Vendion
    Point of Sale

    Link a ticket template to kitchen destinations

    4 min read#88

    A ticket template without a link does nothing. For your new layout to start coming out of the printer, you have to link it to at least one kitchen destination.

    Step 1 — Open the Destinations tab

    Go to /admin/bongdestinationer and pick the Destinations tab (to the left of the Templates tab).

    You see every kitchen station you have: Kitchen, Bar, Dessert, Pass or whatever you've named them. Each row shows:

    • Destination name
    • Linked printer (if any)
    • Output type (paper, KDS, or both)
    • An "Edit" button

    Step 2 — Pick destination and click Edit

    Click Edit on the destination you want to update. A dialog opens with every setting for that destination.

    Scroll down to the "Ticket template & behavior" or "Print behavior" section (name may vary slightly). You'll find the "Template" field there.
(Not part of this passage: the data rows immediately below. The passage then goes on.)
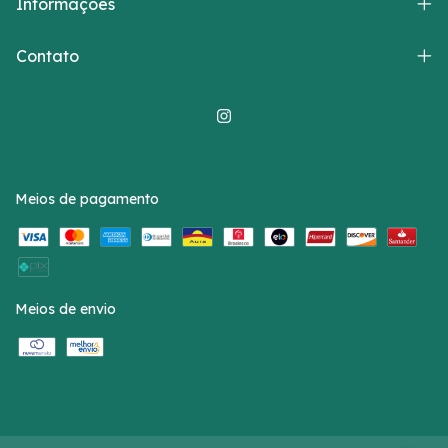
Informações
Contato
Meios de pagamento
Meios de envio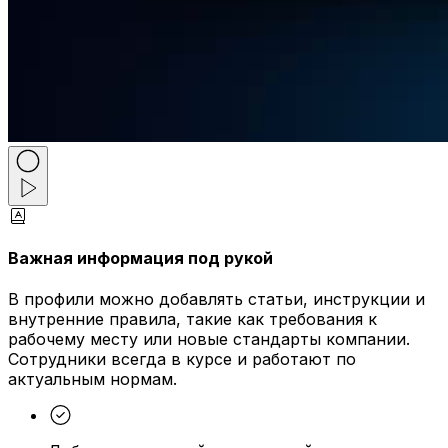
Важная информация под рукой
В профили можно добавлять статьи, инструкции и
внутренние правила, такие как требования к
рабочему месту или новые стандарты компании.
Сотрудники всегда в курсе и работают по
актуальным нормам.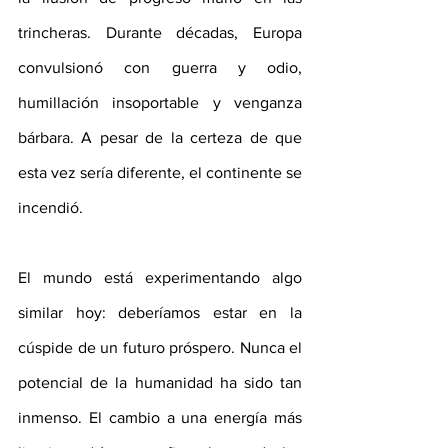
trincheras. Durante décadas, Europa 
convulsionó con guerra y odio, 
humillación insoportable y venganza 
bárbara. A pesar de la certeza de que 
esta vez sería diferente, el continente se 
incendió.
El mundo está experimentando algo 
similar hoy: deberíamos estar en la 
cúspide de un futuro próspero. Nunca el 
potencial de la humanidad ha sido tan 
inmenso. El cambio a una energía más 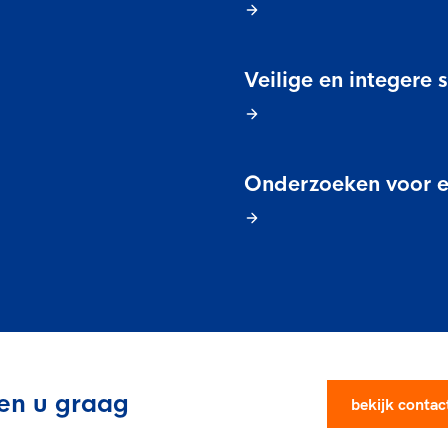
rt
Lees ve
je 
van
Veilige en integere 
Le
kader
Onderzoeken voor ee
pen u graag
bekijk conta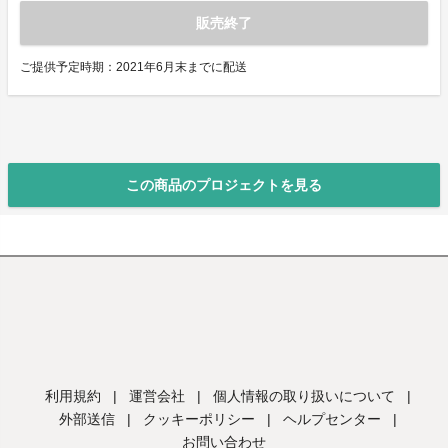
販売終了
ご提供予定時期：2021年6月末までに配送
この商品のプロジェクトを見る
利用規約
|
運営会社
|
個人情報の取り扱いについて
|
外部送信
|
クッキーポリシー
|
ヘルプセンター
|
お問い合わせ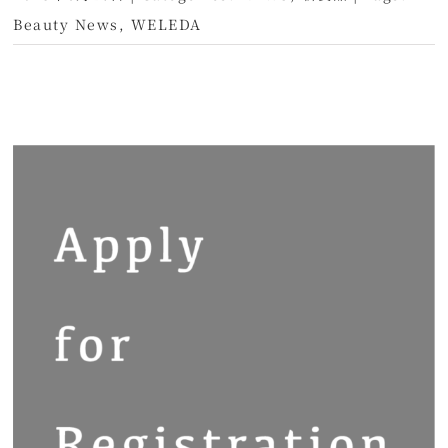
Beauty News
,
WELEDA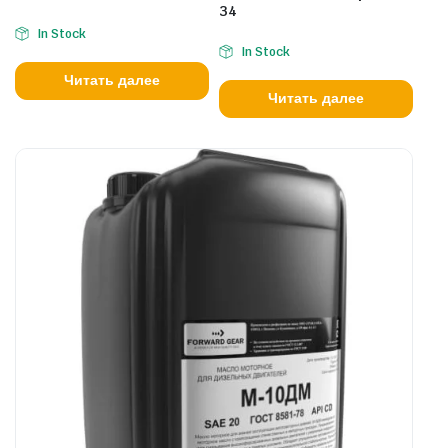
34
In Stock
In Stock
Читать далее
Читать далее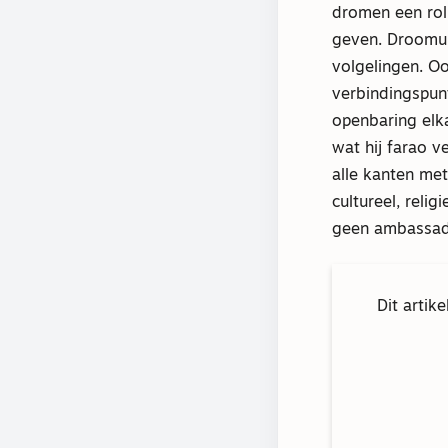
dromen een rol
geven. Droomui
volgelingen. Oo
verbindingspunt
openbaring elk
wat hij farao v
alle kanten me
cultureel, rel
geen ambassade
Dit artik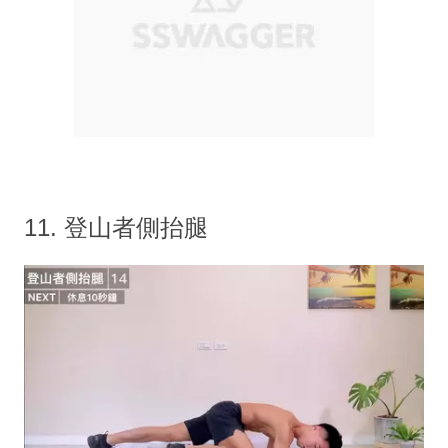
11. 登山者側抬腿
    Step 3 — Pick template from the dropdown

    The dropdown contains:

    • "Standard (restaurant default)" — destination uses the restaurant's default template
    • Every named template you've created under the Templates tab

    Pick the one you want. For example:

    DestinationTemplate
    KitchenKitchen-big-font
    PassKitchen-big-font (same as kitchen – shared layout)
    BarBar-small-font
    DessertStandard (restaurant default)

    As you see, multiple destinations can share the same template. Kitchen and pass usually have almost identical needs, so they often share a layout. Bar and dessert on the other hand have completely different tempo and layout preferences.

    Step 4 — Save

    Click Save in the dialog. The next ticket sent to that destination uses your new template.

    Important: already-printed tickets don't change retroactively. It's only new tickets from this moment on that are affected.

    What happens if the destination has no template?

    If you don't pick anything (dropdown stays on "Standard (restaurant default)"), the restaurant's default template is used automatically. The default template is the one marked with a gold star in the Templates list.

    That means:

    • You can start tailoring one destination without touching the rest
    • New destinations created in the future automatically get the default
    • If you change the restaurant's default, every inheriting destination updates instantly

    It's a safety net. You'll never accidentally have a destination printing something weird or blank.

    One destination – one template

    Each destination can only have one template linked at a time. You can't say "use Kitchen-big-font for starters, Kitchen-small-font for mains" — that's not how the system is designed.

    But you can have as many templates as you want in the list. The constraint is only per destination.

    Change template whenever

    Nothing is forever. If your new "Bar-small-font" turns out too compact, you can:

    1. Go to Destinations → Bar → Edit
    2. Swap the dropdown back to "Standard (restaurant default)" or another layout
    3. Save

    Next ticket is on the new format. No restart, no deploy, no weirdness.

    Example: mixing old and new templates

    A common scenario combo:

    • Kitchen and Pass share Kitchen-big-font (big text, chef signature, table number on top)
    • Bar has Bar-small-font (compact, no category headers)
    • Cold kitchen and Dessert use Standard (restaurant default)

    Kitchen gets its optimal layout, bar gets its, and cold kitchen/dessert don't need their own layout because it works fine anyway.

    New destinations – how does it work?

    If you create a brand new destination (e.g. adding a Wine Cellar destination for sommelier tickets):

    • The destination has no template linked by default
    • It automatically uses the restaurant's default template
    • You can then go in and pick a specific template whenever you want

    That means you don't have to think about templates when creating new destinations — it "just works".

    Deleting a linked template

    If you try to delete a template that's actively linked to one or more destinations, those destinations will automatically fall back to the restaurant's default template.

    It's not dangerous, but for clarity we recommend:

    1. Go to the Destinations tab
    2. For every destination using the template you want to delete — pick another
    3. Then go to the Templates tab and delete

    Saves you ambiguity over which destinations suddenly got a new layout.

    Tips

    • Name destinations AND templates clearly — "Kitchen" + "Kitchen-big-font" is self-explanatory. "Station 2" + "New template 3" isn't.
    • Always have a working default — even if you never use it directly, it's your safety net.
    • Test after every change — do a real ticket and confirm the layout looks as you imagined.

    This feature is part of Vendion POS.